Sir Philip Sidney

    Sir Philip Sidney was born on November 30, 1554, at Penshurst, Kent. He was the eldest son of Sir Henry Sidney, thrice Lord Deputy (governor) of Ireland, and nephew of Robert Dudley, Earl of Leicester. He was named after his godfather, Philip II of Spain. He entered Shrewsbury School in 1564, at the age of ten, on the same day as Fulke Greville, who became his friend and, later, his biographer. After attending Christ Church, Oxford, (1568-1571) he left without taking a degree in order to complete his education by travelling the continent. Among the places he visited were Paris, Frankfurt, Venice, and Vienna.

    When Sidney returned to England in 1575, he lived the life of a prominent courtier. In 1577, he was sent as ambassador to the German Emperor and the Prince of Orange. Officially, he had been sent to condole the princes on the deaths of their fathers. His real mission was to feel out the chances for the creation of a Protestant league. Yet, the budding diplomatic career was cut short because the Queen found Sidney to be perhaps too ardent in his Protestantism, the Queen preferring a more cautious approach. Upon his return, Sidney attended the court of Elizabeth I and actively encouraged such authors as Edward Dyer, Greville, and most important, the young Edmund Spenser, who dedicated The Shepheardes Calender to him.

    In 1580, he incurred the queen's displeasure by opposing her projected marriage to the Duke of Anjou, Roman Catholic heir to the French throne, and was dismissed from court for a time. He retired to Wilton, the estate of his beloved sister Mary Herbert, Countess of Pembroke, and there he wrote for her entertainment a long pastoral romance in prose called Arcadia. At some uncertain date, he composed a major piece of critical prose that was published after his death under two titles, The Defence of Poesy and An Apology for Poetry. Sidney's Astrophil and Stella ("Starlover and Star") is the first of the great Elizabethan sonnet cycles, which relied heavily on the conventions established by Petrarch. Sidney's collection has 108 sonnets and eleven songs.

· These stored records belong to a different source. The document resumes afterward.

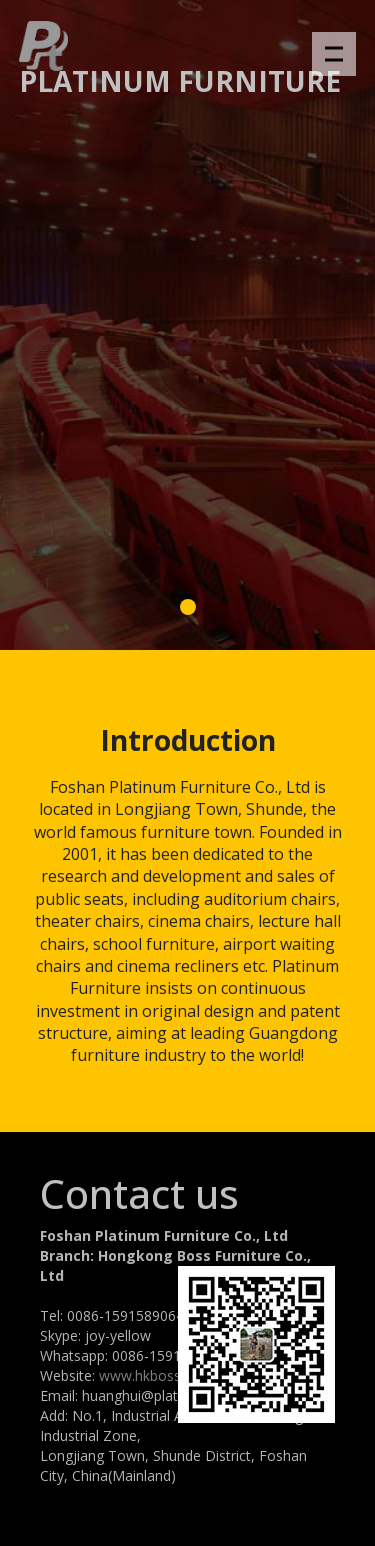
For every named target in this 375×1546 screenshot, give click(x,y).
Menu (340, 44)
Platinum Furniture (180, 81)
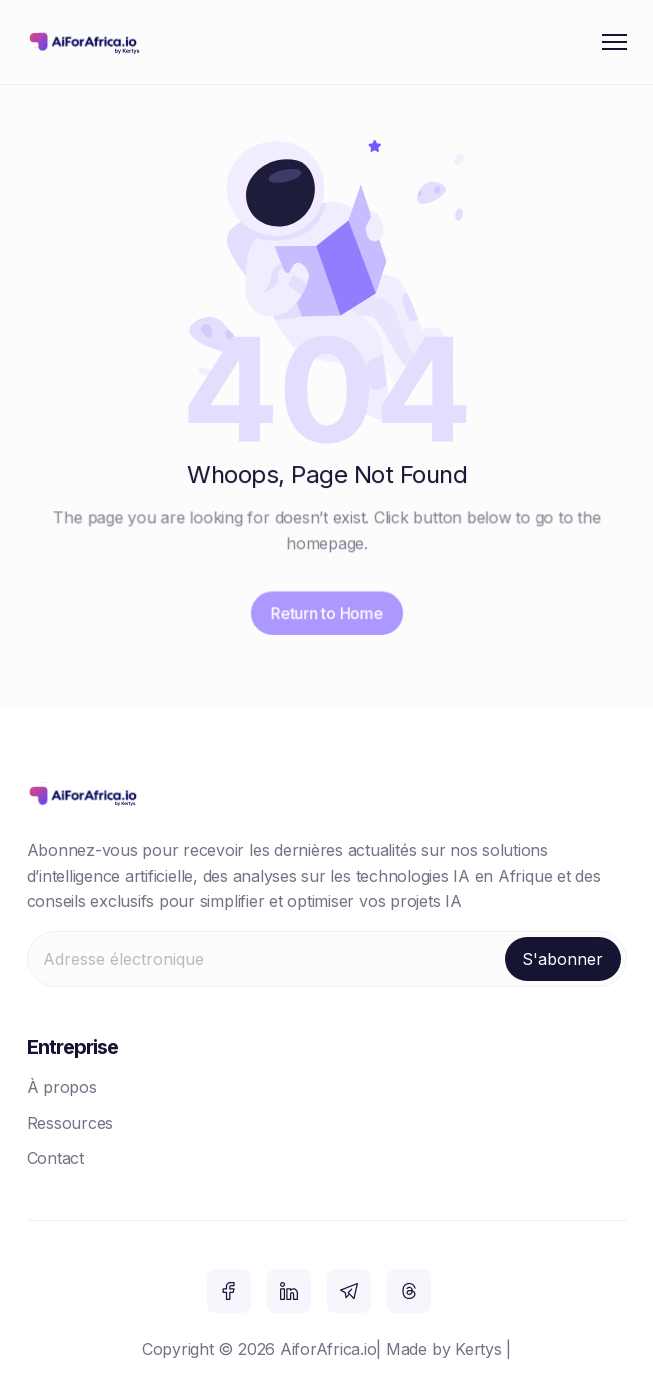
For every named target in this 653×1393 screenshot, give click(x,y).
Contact (55, 1158)
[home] (87, 42)
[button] (614, 42)
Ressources (70, 1123)
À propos (62, 1087)
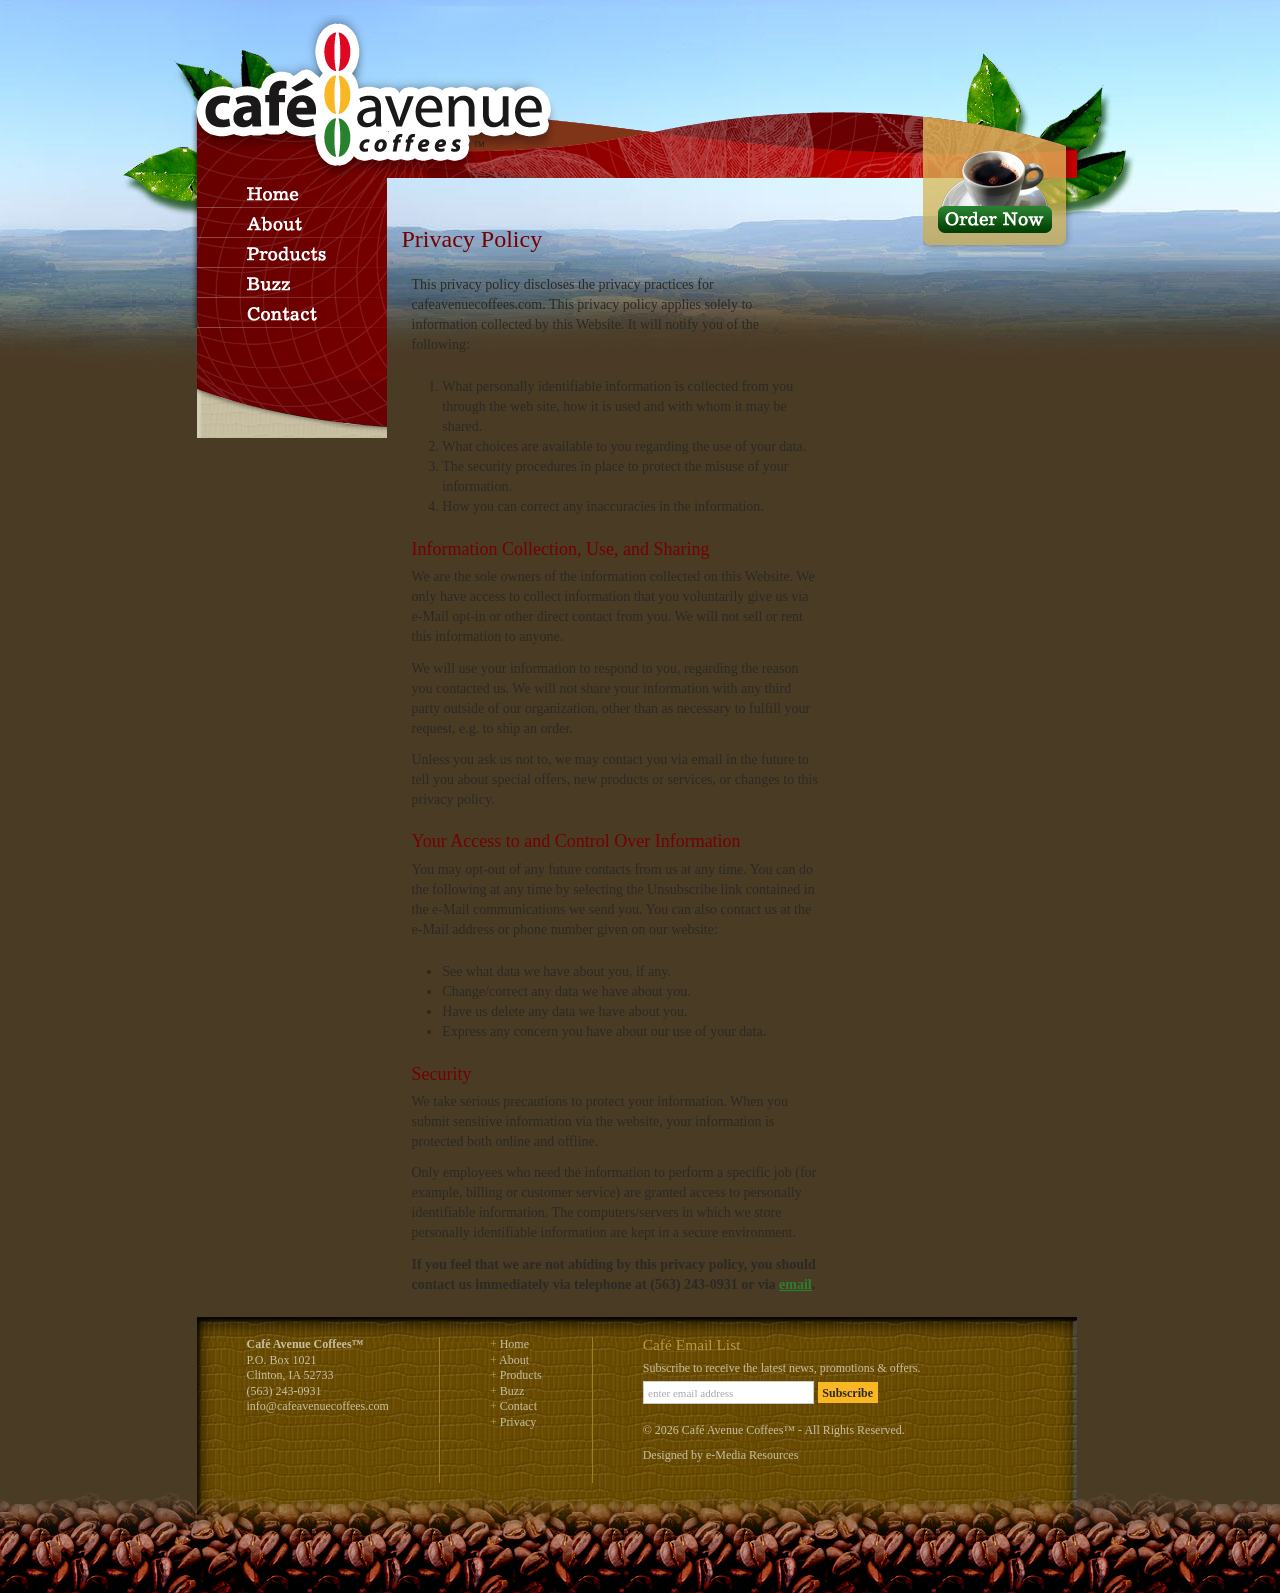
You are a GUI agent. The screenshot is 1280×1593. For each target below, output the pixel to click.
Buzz (512, 1391)
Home (514, 1344)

    Yet Sidney was growing restless with lack of appointments. In 1585 he made a covert attempt to join Drake's expedition to Cadiz. Elizabeth summoned Sidney to court, and appointed him governor of Flushing in the Netherlands. In 1586 Sidney, along with his younger brother Robert Sidney, took part in a skirmish against the Spanish at Zutphen, and was wounded of a musket shot that shattered his thigh-bone. Some 22 days later Sidney died of the unhealed wound at not yet thirty-two years of age. His death occasioned much mourning in England as the Queen and her subjects grieved for the man who had come to exemplify the ideal courtier. It is said that Londoners, come out to see the funeral progression, cried out "Farewell, the worthiest knight that lived."